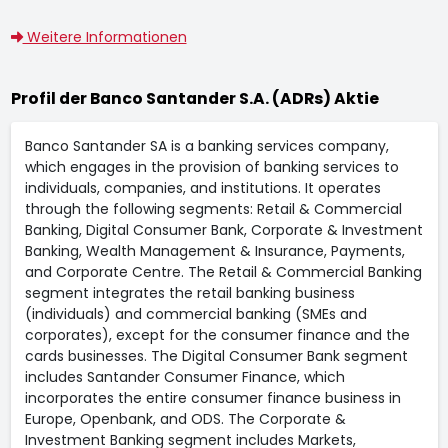
Weitere Informationen
Profil der Banco Santander S.A. (ADRs) Aktie
Banco Santander SA is a banking services company,
which engages in the provision of banking services to
individuals, companies, and institutions. It operates
through the following segments: Retail & Commercial
Banking, Digital Consumer Bank, Corporate & Investment
Banking, Wealth Management & Insurance, Payments,
and Corporate Centre. The Retail & Commercial Banking
segment integrates the retail banking business
(individuals) and commercial banking (SMEs and
corporates), except for the consumer finance and the
cards businesses. The Digital Consumer Bank segment
includes Santander Consumer Finance, which
incorporates the entire consumer finance business in
Europe, Openbank, and ODS. The Corporate &
Investment Banking segment includes Markets,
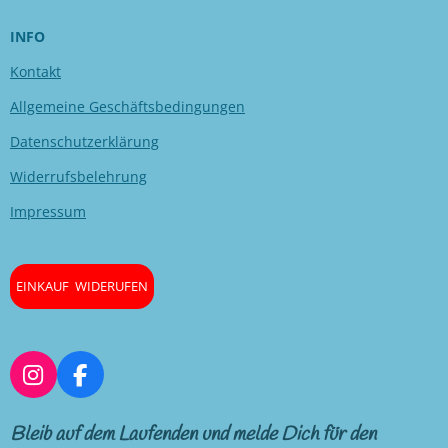
INFO
Kontakt
Allgemeine Geschäftsbedingungen
Datenschutzerklärung
Widerrufsbelehrung
Impressum
EINKAUF WIDERUFEN
I
F
n
a
s
c
Bleib auf dem Laufenden und melde Dich für den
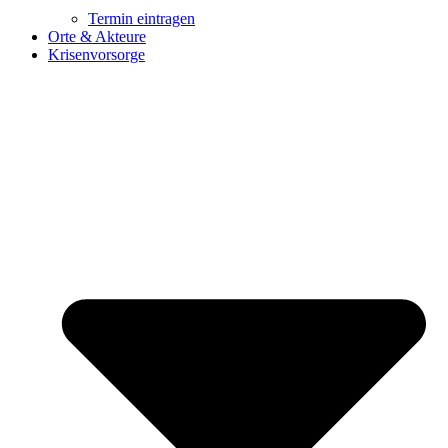
Termin eintragen
Orte & Akteure
Krisenvorsorge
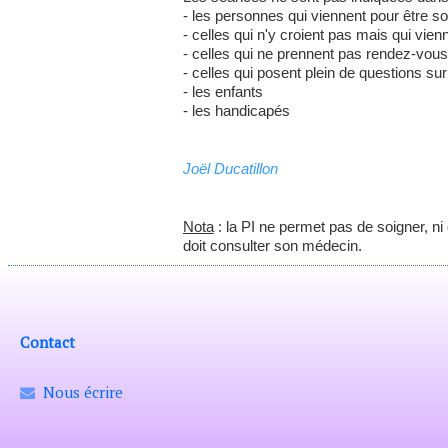
- les personnes qui viennent pour être
- celles qui n'y croient pas mais qui vien
- celles qui ne prennent pas rendez-vou
- celles qui posent plein de questions sur
- les enfants
- les handicapés
Joël Ducatillon
Nota
: la PI ne permet pas de soigner, n
doit consulter son médecin.
Contact
Nous écrire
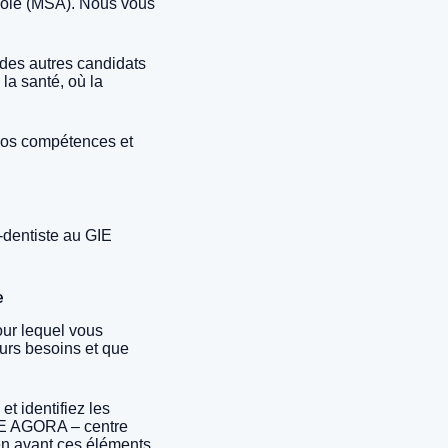
icole (MSA). Nous vous
 des autres candidats
la santé, où la
 vos compétences et
-dentiste au GIE
e
our lequel vous
urs besoins et que
et identifiez les
GIE AGORA – centre
en avant ces éléments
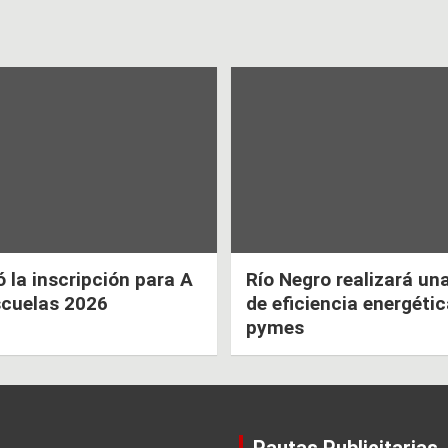
la inscripción para A
Río Negro realizará un
scuelas 2026
de eficiencia energéti
pymes
Pautas Publicitarias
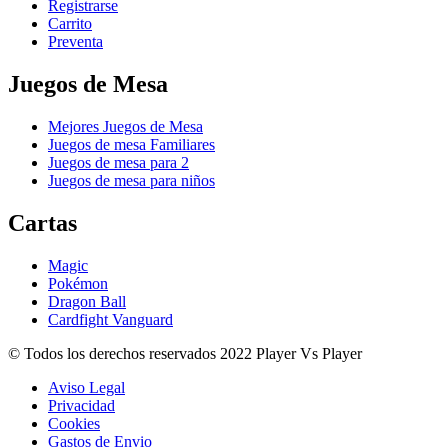
Registrarse
Carrito
Preventa
Juegos de Mesa
Mejores Juegos de Mesa
Juegos de mesa Familiares
Juegos de mesa para 2
Juegos de mesa para niños
Cartas
Magic
Pokémon
Dragon Ball
Cardfight Vanguard
© Todos los derechos reservados 2022 Player Vs Player
Aviso Legal
Privacidad
Cookies
Gastos de Envio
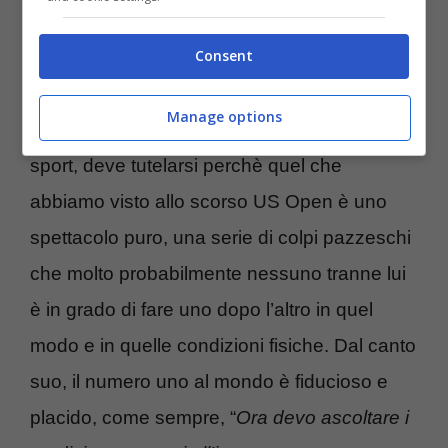
Solo così potrà continuare a giocare come
Consent
sa, senza dover più fare i conti con un
problema che gli sta col fiato sul collo in ogni
Manage options
momento. Tiger è un patrimonio vivente dello
sport, deve tutelarsi perchè quel che
abbiamo visto allo scorso US Open è uno
spettacolo puro, una serie di colpi pazzeschi
che molto probabilmente nessuno tranne lui
è in grado di fare uno dopo l’altro in quel
modo e in quelle condizioni fisiche. Dal canto
suo, il numero uno al mondo è fiducioso e
placido, come sempre, “
Ora devo ascoltare i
◇ ◇ ◇ ◇ ◇ ◇ ◇
Your task
With images omitted, retype the data word for word.

Answer section
Weitere Informationen
Profil der Banco Santander S.A. (ADRs) Aktie
Banco Santander SA is a banking services company,
which engages in the provision of banking services to
individuals, companies, and institutions. It operates
through the following segments: Retail & Commercial
Banking, Digital Consumer Bank, Corporate & Investment
Banking, Wealth Management & Insurance, Payments,
and Corporate Centre. The Retail & Commercial Banking
segment integrates the retail banking business
(individuals) and commercial banking (SMEs and
corporates), except for the consumer finance and the
cards businesses. The Digital Consumer Bank segment
includes Santander Consumer Finance, which
incorporates the entire consumer finance business in
Europe, Openbank, and ODS. The Corporate &
Investment Banking segment includes Markets,
INFO
Kontakt
Allgemeine Geschäftsbedingungen
Datenschutzerklärung
Widerrufsbelehrung
Impressum
EINKAUF WIDERUFEN
I
F
n
a
s
c
Bleib auf dem Laufenden und melde Dich für den
Termin eintragen
Orte & Akteure
Krisenvorsorge
- les personnes qui viennent pour être
- celles qui n'y croient pas mais qui vien
- celles qui ne prennent pas rendez-vou
- celles qui posent plein de questions sur
- les enfants
- les handicapés
Joël Ducatillon
Nota
: la PI ne permet pas de soigner, n
doit consulter son médecin.
Contact
Nous écrire
icole (MSA). Nous vous
 des autres candidats
la santé, où la
 vos compétences et
-dentiste au GIE
e
our lequel vous
urs besoins et que
et identifiez les
GIE AGORA – centre
en avant ces éléments
la inscripción para A
Río Negro realizará un
scuelas 2026
de eficiencia energéti
pymes
Pautas Publicitarias
Registrarse
Carrito
Preventa
Juegos de Mesa
Mejores Juegos de Mesa
Juegos de mesa Familiares
Juegos de mesa para 2
Juegos de mesa para niños
Cartas
Magic
Pokémon
Dragon Ball
Cardfight Vanguard
© Todos los derechos reservados 2022 Player Vs Player
Aviso Legal
Privacidad
Cookies
Gastos de Envio
Solo così potrà continuare a giocare come
Consent
sa, senza dover più fare i conti con un
problema che gli sta col fiato sul collo in ogni
Manage options
momento. Tiger è un patrimonio vivente dello
sport, deve tutelarsi perchè quel che
abbiamo visto allo scorso US Open è uno
spettacolo puro, una serie di colpi pazzeschi
che molto probabilmente nessuno tranne lui
è in grado di fare uno dopo l’altro in quel
modo e in quelle condizioni fisiche. Dal canto
suo, il numero uno al mondo è fiducioso e
placido, come sempre, “
Ora devo ascoltare i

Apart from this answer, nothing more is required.